В ходе арт-терапии Кристина и миссис Ли использовали меня именно в таком качестве – как объект, удерживающий их враждебные чувств друг к другу, – с тем чтобы благодаря этому получить возможность разобраться в своих отношениях и оценить их более объективно. На протяжении последующих нескольких недель я беспокоилась, какие последствия будет иметь моя очередная встреча с миссис Ли. Я чувствовала, что хрупкий аспект личности Кристины, ее дефензивное «ложное я» будет слишком уязвимо, что повлияет на ее спонтанность в ходе сессий. По мере того, как приближалась очередная встреча с миссис Ли, я все более остро осознавала, насколько сильной может быть ее реакция на рисунки дочери.
Войдя в комнату, Кристина сразу же повесила снаружи табличку «не беспокоить». Она принесла с собой какие-то коробки и, сделав из них «крылья», стала возбужденно «летать» по комнате, произнося при этом: «Я – птица. Знаете какая? Хорошие новости – меня выбрали на танцевальном конкурсе в школе… Теперь я буду выступать на концертах. Любой может прийти и посмотреть на меня… и вы тоже».
«А ты хочешь, чтобы я пришла?», – спросила я, пытаясь тем самым дать ей возможность взять ответственность на себя. На это она парировала: «Вы можете прийти, если хотите… но я вас не обязываю».
Я решила, что тревога Кристины вызвана двойственным отношением к тому, что ее «выбрали». «Да, я волнуюсь из-за того, что мне предстоит выступать перед всеми; они, наверное, подумают, что я глупая», – сказала она. Я почувствовала, что тревога девочки также связана с моей встречей с миссис Ли, которая должна была состоятся после этой сессии.
Создавая дом из коробок (возможно, являющийся символом безопасности), Кристина спросила: «А вам не скучно?» Я спросила ее, почему она так думает. «Вы так тихо там сидите», – ответила она. Мы поговорили о том, как много разных значений может иметь ситуация, когда один человек в присутствии другого сидит молча.
«Мне обычно кажется, что людям со мной скучно или их что-то во мне раздражает», – сказала она. Я подумала, что такие мысли, наверное, посещают Кристину, когда рядом с ней молча присутствует миссис Ли. «Возможно, поэтому так сложно быть рядом с кем-то, не разговаривая», – заметила я. «Да, в школе меня называют болтуньей», – ответила девочка, и на ее лице появилось удрученное выражение, – «Моя мама сегодня будет смотреть мои рисунки?».
Сказав Кристине, что у нее есть право самой решать, показывать матери свои рисунки или нет, я поняла ее дилемму: ее работы могли не соответствовать тому, чего ожидала миссис Ли в качестве результата арт-терапии. «Я покажу маме только хорошие рисунки», – сказала Кристина задумчиво. «Для тебя важно, чтобы маме понравилось то, что ты нарисовала», – констатировала я. Она кивнула. Спеша закончить рисунок до конца сессии и видя, что он не совсем удачен, она становилась все более возбужденной. «Ах ты, дура! Я такая дура!», – произнесла она. На это я сказала: «Человек расстраивается, если ему никак не удается сделать то, что он хочет, но это вовсе не значит, что он глупый».
Ей все же удалось сделать рисунок таким, как она хотела, и она отправилась наверх, чтобы пригласить миссис Ли.
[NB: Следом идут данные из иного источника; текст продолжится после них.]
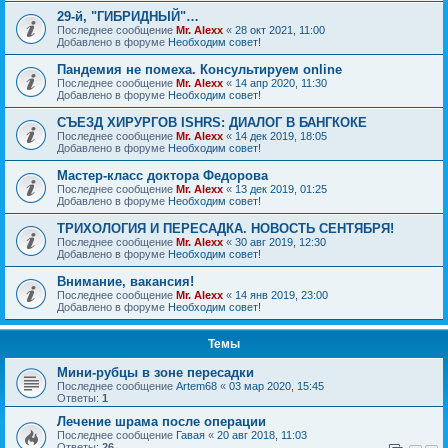
29-й, "ГИБРИДНЫЙ"…
Последнее сообщение
Mr. Alexx
«
28 окт 2021, 11:00
Добавлено в форуме
Необходим совет!
Пандемия не помеха. Консультируем online
Последнее сообщение
Mr. Alexx
«
14 апр 2020, 11:30
Добавлено в форуме
Необходим совет!
СЪЕЗД ХИРУРГОВ ISHRS: ДИАЛОГ В БАНГКОКЕ
Последнее сообщение
Mr. Alexx
«
14 дек 2019, 18:05
Добавлено в форуме
Необходим совет!
Мастер-класс доктора Федорова
Последнее сообщение
Mr. Alexx
«
13 дек 2019, 01:25
Добавлено в форуме
Необходим совет!
ТРИХОЛОГИЯ И ПЕРЕСАДКА. НОВОСТЬ СЕНТЯБРЯ!
Последнее сообщение
Mr. Alexx
«
30 авг 2019, 12:30
Добавлено в форуме
Необходим совет!
Внимание, вакансия!
Последнее сообщение
Mr. Alexx
«
14 янв 2019, 23:00
Добавлено в форуме
Необходим совет!
Темы
Мини-рубцы в зоне пересадки
Последнее сообщение
Artem68
«
03 мар 2020, 15:45
Ответы:
1
Лечение шрама после операции
Последнее сообщение
Гавая
«
20 авг 2018, 11:03
Ответы:
26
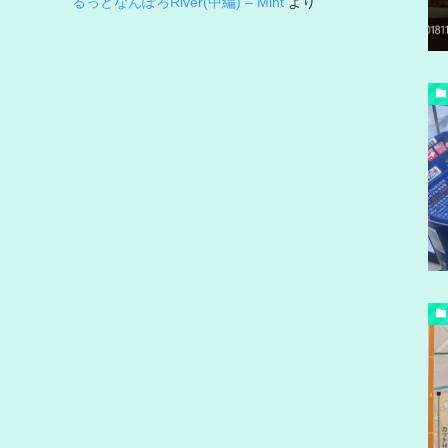
るっとなんぽろRiver(中編) – Mint
より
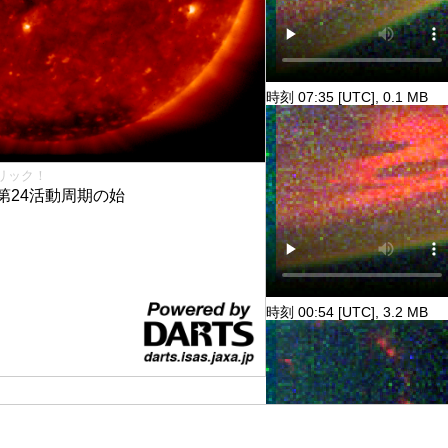
時刻 07:35 [UTC], 0.1 MB
リック！
第24活動周期の始
時刻 00:54 [UTC], 3.2 MB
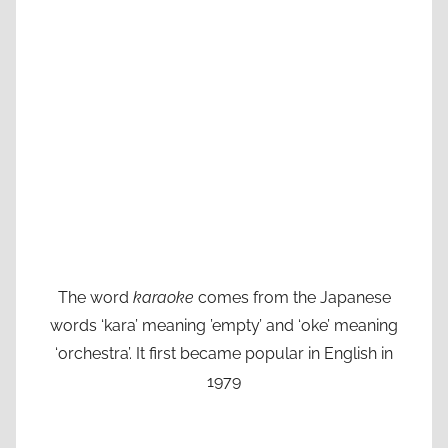
The word
karaoke
comes from the Japanese
words ‘kara’ meaning ’empty’ and ‘oke’ meaning
‘orchestra’. It first became popular in English in
1979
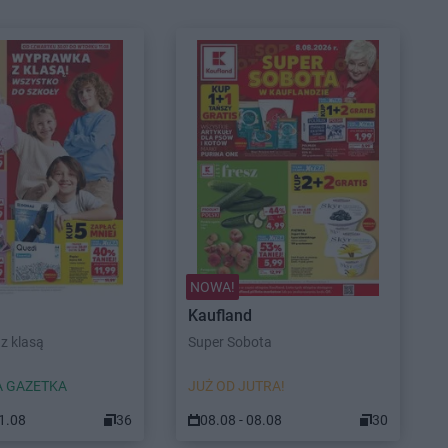
NOWA!
Kaufland
z klasą
Super Sobota
 GAZETKA
JUŻ OD JUTRA!
11.08
36
08.08 - 08.08
30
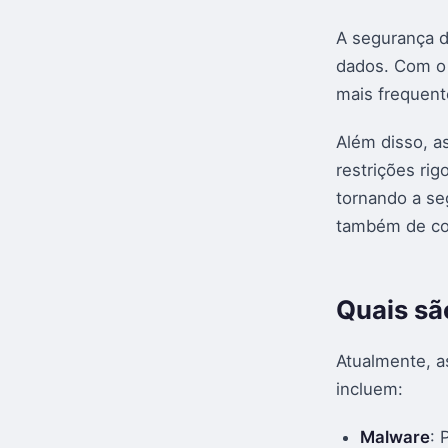
A segurança d
dados. Com o 
mais frequent
Além disso, a
restrições ri
tornando a s
também de co
Quais sã
Atualmente, a
incluem:
Malware
:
Кристина разложила созданные ею рисунки и, держа миссис Ли за руку, стала показывать ей одну работу за другой. Без умолку рассказывая про свои рисунки, она не оставляла нам возможности для комментариев. Мне показалось, что в этой ситуации миссис Ли очень тяжело понять потребности дочери, поскольку периодически она равнодушно и отстраненно говорила: «Да, это хорошо» (тем самым давая Кристине противоречивую обратную связь). Она оживлялась лишь в те моменты, когда начинала в чем-то упрекать Кристину или говорила мне о ней что-либо плохое. Это в какой-то мере отвечало потребности Кристины вызывать у матери раздражение, поскольку ее опыт отношений с людьми убеждал ее в том, что она может привлекать внимание окружающих, лишь раздражая их.
В один из моментов разговора миссис Ли резко отчитала Кристину, упрекнув ее в том, что она поспешила переодеться в чистую одежду. Кристина с грустью посмотрела на меня в надежде на поддержку, и я почувствовала, как ее уверенность в себе быстро улетучивается.
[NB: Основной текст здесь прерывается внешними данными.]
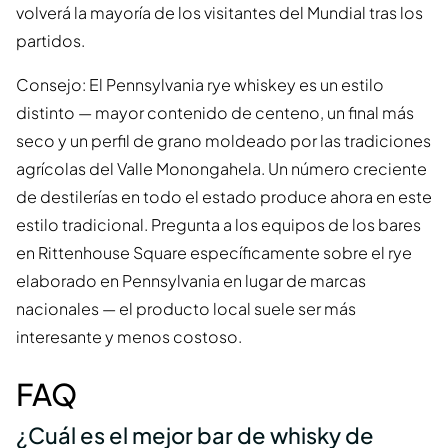
volverá la mayoría de los visitantes del Mundial tras los
partidos.
Consejo: El Pennsylvania rye whiskey es un estilo
distinto — mayor contenido de centeno, un final más
seco y un perfil de grano moldeado por las tradiciones
agrícolas del Valle Monongahela. Un número creciente
de destilerías en todo el estado produce ahora en este
estilo tradicional. Pregunta a los equipos de los bares
en Rittenhouse Square específicamente sobre el rye
elaborado en Pennsylvania en lugar de marcas
nacionales — el producto local suele ser más
interesante y menos costoso.
FAQ
¿Cuál es el mejor bar de whisky de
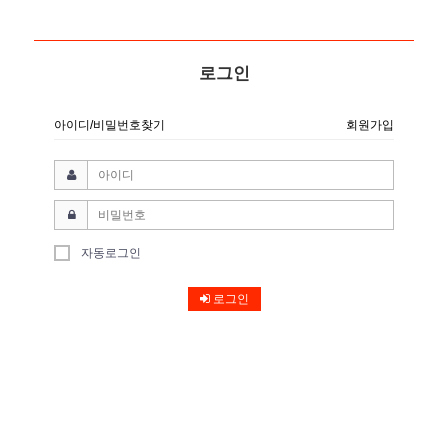
로그인
아이디/비밀번호찾기
회원가입
자동로그인
로그인
메인으로 돌아가기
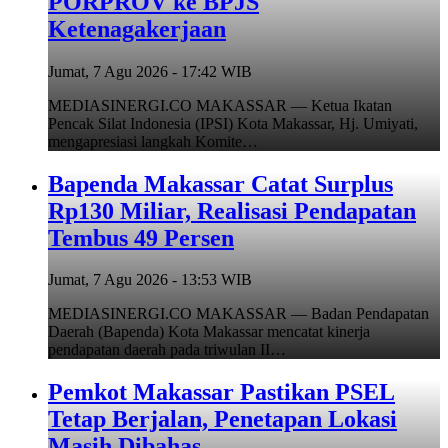
PORPROV ke BPJS
Ketenagakerjaan
Jumat, 7 Agu 2026 - 17:42 WIB
MEDIASINERGI.CO MAKASSAR — Ketua Ikatan
Pencak Silat Indonesia (IPSI) Kota Makassar, Hj. Umiyati,
mengapresiasi langkah Komite…
Bapenda Makassar Catat Surplus
Rp130 Miliar, Realisasi Pendapatan
Tembus 49 Persen
Jumat, 7 Agu 2026 - 13:53 WIB
MEDIASINERGI.CO MAKASSAR — Badan Pendapatan
Daerah (Bapenda) Kota Makassar mencatat kinerja
pendapatan daerah pada triwulan II…
Pemkot Makassar Pastikan PSEL
Tetap Berjalan, Penetapan Lokasi
Masih Dibahas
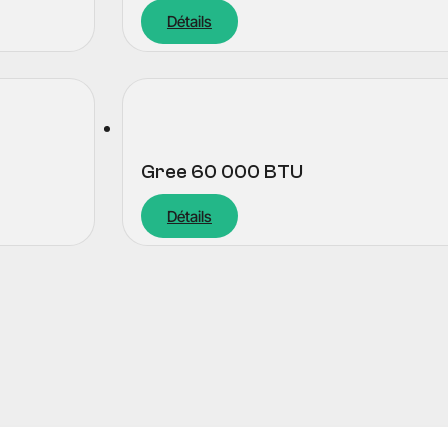
Détails
Gree 60 000 BTU
Détails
Миссис Ли говорила о Кристине так, будто ее не было рядом с нами, сообщая мне о том, что, по ее мнению, с дочерью было «не в порядке». Из-за этого я начала испытывать тревогу и дискомфорт. Кристина же пыталась защититься от этой ситуации, делая вид, будто не слышит, что говорит ее мать, либо игнорируя ее слова и пытаясь без умолку и громко что-то говорить сама.